Thank you to Penny of Jeroxie.com for being our wonderful IIP host once again. I wonder what the rest of the party goers made? I'm going to check them out and you really should too!
Makes about 8 hotdogs
5 tablespoons ground almonds
250g/9 ounces firm (not silken) tofu
2 tablespoons soy sauce
3 tablespoons mild vegetable oil (I used grapeseed oil)
1/4 cup finely chopped onion
2 teaspoons smoked sweet paprika (or 1/4 tsp chilli powder)
1-1/2 teaspoons caster sugar
1 teaspoon fresh garlic, sliced
1 teaspoon salt
3/4 teaspoon freshly ground black pepper
1/2 teaspoon ground coriander
1/4 teaspoon ground fenugreek (or mace)
1/4 teaspoon ground cardamom
1/4 teaspoon ground cumin
1 cup + 1 tablespoon lentil flour
1 teaspoon tapioca flour (or arrowroot flour)
1. Crumble the tofu into the blender. Measure the soy sauce into a measuring cup and add enough water so the mixture equals 100ml (6-1/2 tablespoons). Add this to the blender.
2. Add remaining ingredients to blender except lentil and tapioca flours. Blenderise until completely smooth. Empty into a large mixing bowl.
3. Add the 2 flours and mix until evenly combined. You’ll have a soft dough.
4. Divide dough into eight pieces (depending on what sized hotdog you want). Roll each piece into a hotdog shape and ensure you don’t roll them longer than your steamer! Wrap each hotdog in parchment paper and then in aluminium foil. Lightly twist the ends together.
5. Bring water to boil in a pot that has a steamer insert. Arrange wrapped hotdogs in your steamer insert with the seam side down. There is less chance of the hotdogs bursting the foil if they are packed tightly in the steamer. You can arrange four dogs on the bottom, then another four at a 90 degree angle on top.
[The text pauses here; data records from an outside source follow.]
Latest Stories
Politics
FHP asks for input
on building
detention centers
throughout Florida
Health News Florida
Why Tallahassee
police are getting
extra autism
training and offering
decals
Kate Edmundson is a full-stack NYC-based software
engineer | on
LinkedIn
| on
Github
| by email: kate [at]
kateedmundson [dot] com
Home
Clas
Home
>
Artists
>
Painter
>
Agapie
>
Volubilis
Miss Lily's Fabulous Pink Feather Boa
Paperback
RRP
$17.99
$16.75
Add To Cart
6. Steam for 45 minutes over gently simmering water. If you’ve arranged your hotdogs in two layers, switch their positions halfway through the cooking time (bottom ones on top and top ones on bottom). Turn heat off and let cool.
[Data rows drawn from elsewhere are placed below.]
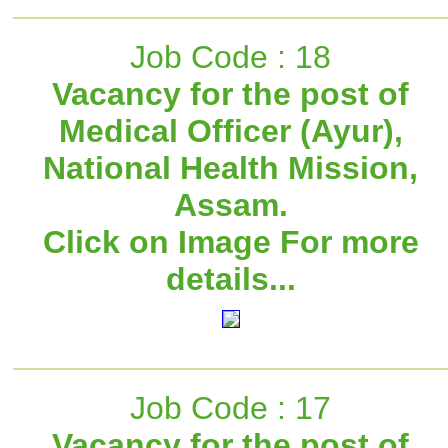
Job Code : 18
Vacancy for the post of
Medical Officer (Ayur),
National Health Mission,
Assam.
Click on Image For more
details...
Job Code : 17
Vacancy for the post of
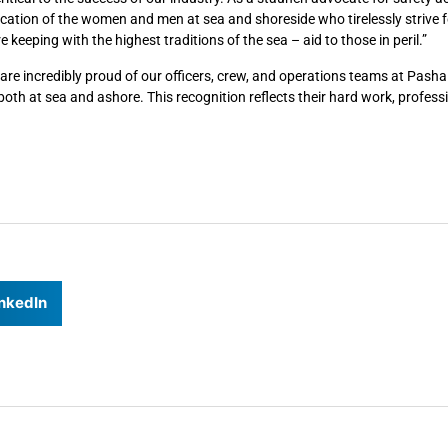
dication of the women and men at sea and shoreside who tirelessly strive f
keeping with the highest traditions of the sea – aid to those in peril.”
e incredibly proud of our officers, crew, and operations teams at Pasha
th at sea and ashore. This recognition reflects their hard work, profess
nkedIn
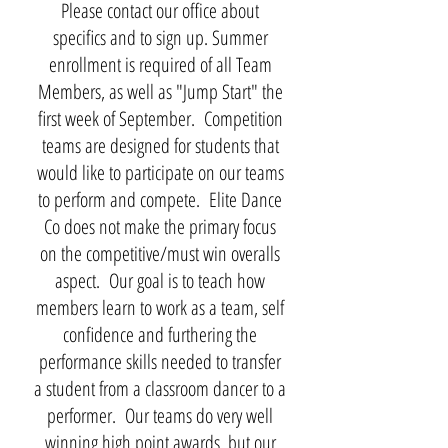
Please contact our office about
specifics and to sign up. Summer
enrollment is required of all Team
Members, as well as "Jump Start" the
first week of September. Competition
teams are designed for students that
would like to participate on our teams
to perform and compete. Elite Dance
Co does not make the primary focus
on the competitive/must win overalls
aspect. Our goal is to teach how
members learn to work as a team, self
confidence and furthering the
performance skills needed to transfer
a student from a classroom dancer to a
performer. Our teams do very well
winning high point awards, but our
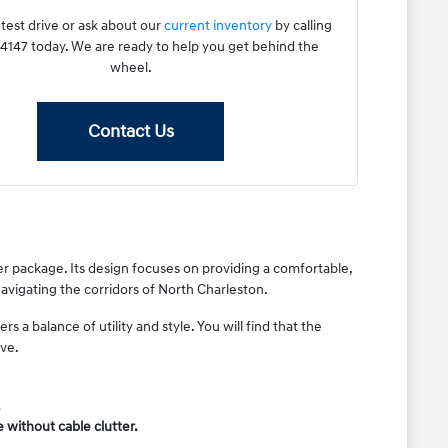
test drive or ask about our
current inventory
by calling
147 today. We are ready to help you get behind the
wheel.
Contact Us
er package. Its design focuses on providing a comfortable,
 navigating the corridors of North Charleston.
 a balance of utility and style. You will find that the
ive.
.
without cable clutter.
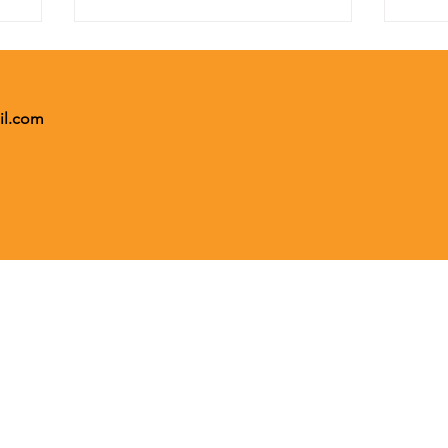
il.com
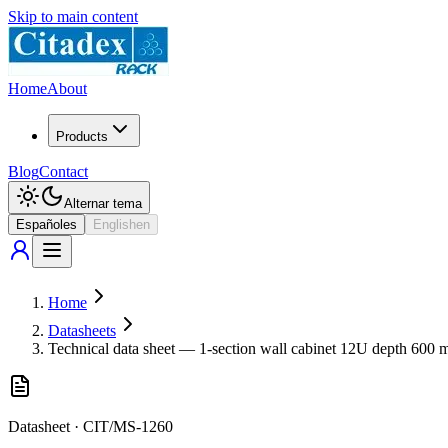
Skip to main content
Home
About
Products
Blog
Contact
Alternar tema
Español
es
English
en
Home
Datasheets
Technical data sheet — 1-section wall cabinet 12U depth 600
Datasheet
·
CIT/MS-1260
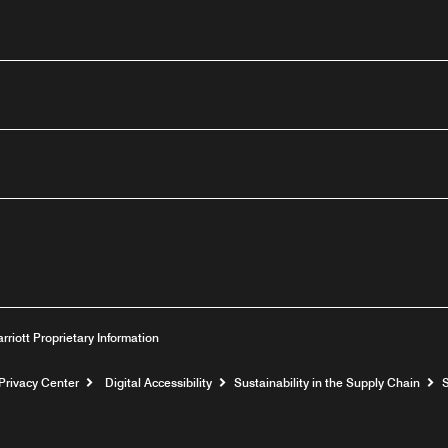
outube
arriott Proprietary Information
Privacy Center
Digital Accessibility
Sustainability in the Supply Chain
7. To cook, simmer unwrapped dogs in water for 5 minutes. These can be frozen for future use (leave them wrapped in parchment/foil, and place in a plastic freezer bag).
Spiral Puff Shells
3 cups all purpose flour
1/2 cup vegetable oil
1 tablespoon sugar
1 teaspoon salt
1/2 cup cold water
1/3 cup vegetable oil
Extra oil, for frying
1. Put 2 cups of flour in one big bowl and 1 cup of flour in a small bowl. Water dough: In the big one add 1/2 cup of vegetable oil, 1 tbs sugar, 1 tsp salt. Mix thoroughly then add about less than 1/2 cup of cold water little at a time to make a smooth but firm dough. Oil dough: In the small bowl, gradually add up to 1/3 cups of vegetable oil and mix to make a dough soft enough to spread.
2. Roll the big water dough into about a foot rectangle and place the smaller oil dough on the top upper half of the bigger dough. Make sure there is a 1/2 inch border along the 3 edges of the oil dough.
3. Fold water dough in half covering the oil dough completely and seal it, making sure no air is trapped inside.
4. Shape the dough by pressing and rolling a rectangle (approx 30 x 10 inch). The dough should be thin enough to roll into a log.
5. When rolled, slice off the uneven tip of the log and slice the next one into about 1 inch thick. Flatten the spiral dough with a rolling pin and carefully roll it into a round shape. Wrap the spiral shell over the hotdog, pinching the edges flatly, then crimping to close. Leave the two ends where the hotdog stick out open.
6. Deep fry in vegetable oil until golden. Place them on paper towels to absorb excess oil and serve.